Ordre civil et social à l’humanité
Janus, en apportant l’ordre à l’humanité, la fait passer de la barbarie à la civilisation. Ses deux têtes marquent alors, le passage du passé au future, avec ses regards tournés à la fois vers passé et l’avenir. Ce dieu venu de la nuit des temps est le témoin d’une tradition primordiale commune à toute l’humanité. Sa valeur ésotérique fut longtemps incomprise. Mis à l’écart, ne sachant pas comment l’aborder, il est resté dans l’ombre mais il n’a jamais disparu. Selon Macrobe, écrivain latin, Janus est aussi le dieu des solstices. Il est donc lié à l’étoile de notre astre solaire.

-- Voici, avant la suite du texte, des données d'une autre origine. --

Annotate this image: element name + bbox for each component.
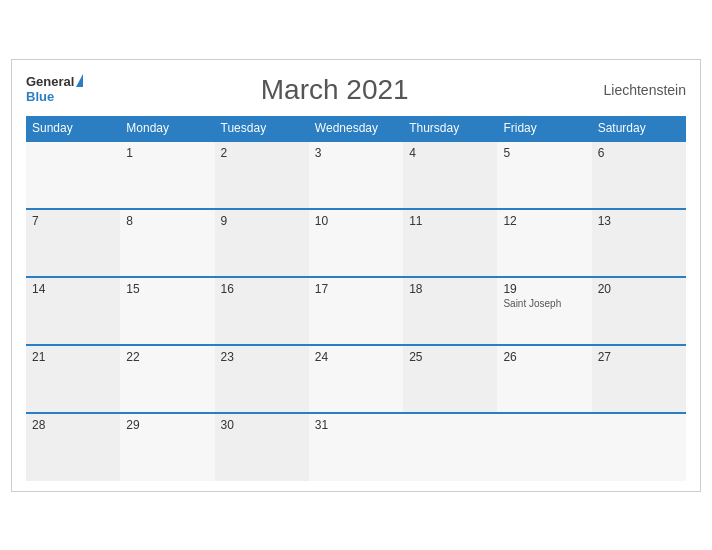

A l’appui de sa thèse, Macrobe rappelle comment le jour des solstices est avant tout sacrifié à Janus. On l’appelait d’ailleurs « Pater matutinae », le père du matin. Il suffit alors de penser aux deux Saint-Jean, le Baptiste et l’Evangeliste. Ils correspondent à deux moments différents de l’année, passé et futur. En un mot, passant de la Rome des Césars à la Rome de Pierre, il est dieu des solstices et il devient les deux saint Jean.